Discovery of clay minerals on Mars in 2005 indicated the planet once hosted warm, wet conditions. If those conditions existed on the surface for a long era, the planet would have needed a much thicker atmosphere than it has now to keep the water from evaporating or freezing. Researchers have sought evidence of processes that could cause a thick atmosphere to be lost over time.

This new study supports an alternative hypothesis that persistent warm water was confined to the subsurface and many erosional features were carved during brief periods when liquid water was stable at the surface.

"If surface habitats were short-term, that doesn't mean we should be glum about prospects for life on Mars, but it says something about what type of environment we might want to look in," said the report's lead author, Bethany Ehlmann, assistant professor at the California Institute of Technology, Pasadena, and scientist at NASA's Jet Propulsion Laboratory, also in Pasadena. "The most stable Mars habitats over long durations appear to have been in the subsurface. On Earth, underground geothermal environments have active ecosystems."

Observation of clay minerals using the OMEGA spectrometer derived from the orbiter's European Space Agency's Mars Express. The results from the spectrometer showed additional evidence of Martian liquid water. Clays form from the interaction of water with rock. Different types of clay minerals result from different types of wet conditions. That Clay minerals form where the ratio of water interacting with rock is small Generally retain the same chemical elements as Those found in the original Altered volcanic rocks by the water later. The study interprets this to be the case for most terrains on Mars with iron and magnesium clays. In contrast, surface environments with higher ratios of water to rock can alter Further rocks. Soluble elements are Carried off by water, and different aluminum-rich clays form.
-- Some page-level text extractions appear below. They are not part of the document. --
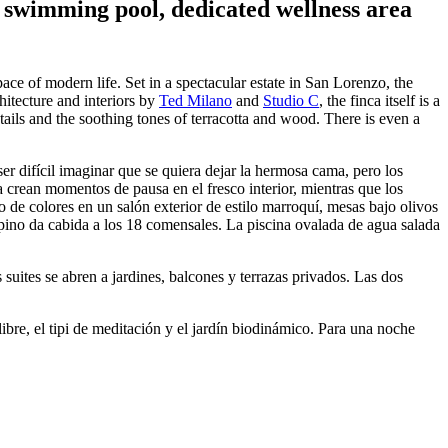
r swimming pool, dedicated wellness area
ace of modern life. Set in a spectacular estate in San Lorenzo, the
hitecture and interiors by
Ted Milano
and
Studio C
, the finca itself is a
ails and the soothing tones of terracotta and wood. There is even a
r difícil imaginar que se quiera dejar la hermosa cama, pero los
 crean momentos de pausa en el fresco interior, mientras que los
elo de colores en un salón exterior de estilo marroquí, mesas bajo olivos
 pino da cabida a los 18 comensales. La piscina ovalada de agua salada
 suites se abren a jardines, balcones y terrazas privados. Las dos
libre, el tipi de meditación y el jardín biodinámico. Para una noche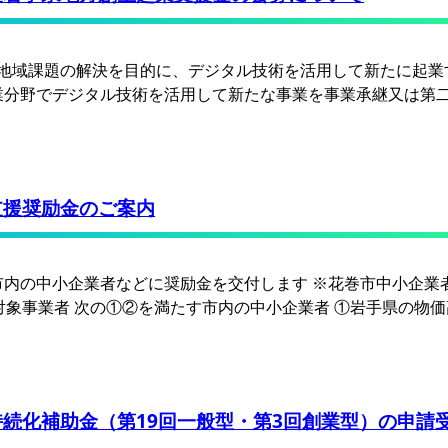
地域課題の解決を目的に、デジタル技術を活用して新たに起業
高い産業分野でデジタル技術を活用して新たな事業を事業承継又は第
支援奨励金のご案内
内の中小企業者などに奨励金を交付します ※花巻市中小企業
対象事業者 次の①②を満たす市内の中小企業者 ①岩手県の物価
続化補助金（第19回一般型・第3回創業型）の申請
Another clue is obtained from the detector was the discovery of a mineral called prehnite. These minerals formed at temperatures above 200 degrees Celsius (or about 400 degrees Fahrenheit). This temperature is typical of hydrothermal environment in underground rather than surface water. "Our interpretation is a shift from thinking That the warm, wet environment was Mostly at the surface to thinking it was Mostly in the subsurface, with limited exceptions," said Scott Murchie of the Johns Hopkins University Applied Physics Laboratory in Laurel, Md.., a co-author of the report and principal investigator for CRISM. One of the exceptions may be Gale Crater, the site targeted by NASA's Mars Science Laboratory mission. Launching this year, the rover mission's Curiosity Will Investigate layers That land and contain clay and sulfate minerals.

NASA's Mars Atmosphere and Volatile Evolution mission, or MAVEN, in development for a 2013 launch, may Provide Evidence for or against this new interpretation of the Red Planet's environmental history. The report Predicts MAVEN Findings consistent with the atmosphere not having been thick enough to Provide warm, wet surface conditions for a prolonged period.